The goal of this process is to leverage all of the information that the
intelligence provider has collected and reduce the cognitive burden inherent in
evaluating multiple hypotheses. After all of the hypotheses have been evaluated,
the intelligence provider must decide on a recommendation. A recommendation is a
concise declaration of what the intelligence provider believes is the solution
to the mission requirements. Its purpose is to support the intelligence user's
ability to make a decision rather than just supplying him/her with more
information.
Report
Once all of the collection and analysis are complete, the intelligence
provider's findings must be put in a form that provides value to the
intelligence user. The intelligence product consists of the evidence, hypothesis
evaluations, and recommendations. The report can also include the sub-phases:
Create Profile (mini-analysis phase that is used to acquire certain kinds of
information); Counterintelligence (intelligence provider identifies what are
pieces of information that represent a competitive advantage to the intelligence
user); Archive (consists of storing all of the information that makes up a
certain intelligence operation according to the terms or features that
characterize the operation).
Conclusions and Future Directions
A commitment to some model of an intelligence analysis process is necessary
if we are to provide a computerized agent with knowledge about what steps make
up the correct intelligence analysis process. Ideally, the intelligence
provider would be able to customize this model, to a certain extent, in order to
meet his/her needs. A tool called POINT (Problem Organization INtelligence Tool)

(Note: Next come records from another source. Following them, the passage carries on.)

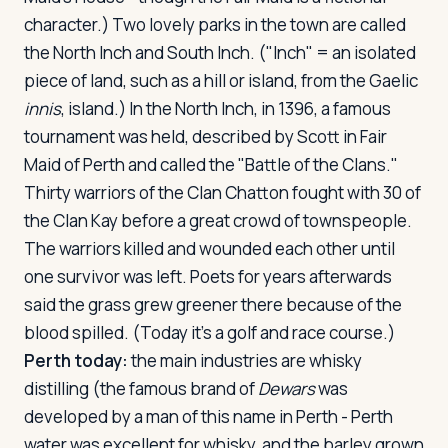
character.) Two lovely parks in the town are called
the North Inch and South Inch. ("Inch" = an isolated
piece of land, such as a hill or island, from the Gaelic
innis
, island.) In the North Inch, in 1396, a famous
tournament was held, described by Scott in
Fair
Maid of Perth
and called the "Battle of the Clans."
Thirty warriors of the Clan Chatton fought with 30 of
the Clan Kay before a great crowd of townspeople.
The warriors killed and wounded each other until
one survivor was left. Poets for years afterwards
said the grass grew greener there because of the
blood spilled. (Today it's a golf and race course.)
Perth today:
the main industries are whisky
distilling (the famous brand of
Dewars
was
developed by a man of this name in Perth - Perth
water was excellent for whisky, and the barley grown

has already been developed by the authors, using Visual Basic and MS-Access, to
encode this model presented. This tool, and the encoded model, is now being
tested and evaluated by analysts in the Federal Bureau of Investigation
(FBI).
The most challenging issue concerns defining where within the intelligence
analysis process the agent can provide valuable assistance to the intelligence
provider. The terms and artifacts introduced by this model provide a means to
characterize instances of intelligence operations. For example, as the
intelligence provider creates the information requirements, an agent could
compare terms contained in this artifact with terms contained in the information
requirements evaluations of previous operations. By then identifying the
information zones that were necessary to access and identifying the sources that
yielded relevant information, the agent could suggest useful advice about which
intelligence mode to enter or what the cost of acquiring certain information
might be. It could also take the initiative to retrieve information from sources
that have been useful in the past, and hence, save the intelligence provider's
time.
Another possibility is that, during the analysis phase, an agent could notify
the user when a certain likely hypothesis relies on an important piece of
evidence that is either an assumption or that comes from a source that has been
unreliable in the past. We are exploring text mining and case-based reasoning
further to possibly help in these areas.
Hopefully, more opportunities like those mentioned above will become apparent
as we proceed to consider the intelligence analysis process as a collaboration
between an intelligence provider, an agent, and the system (the model).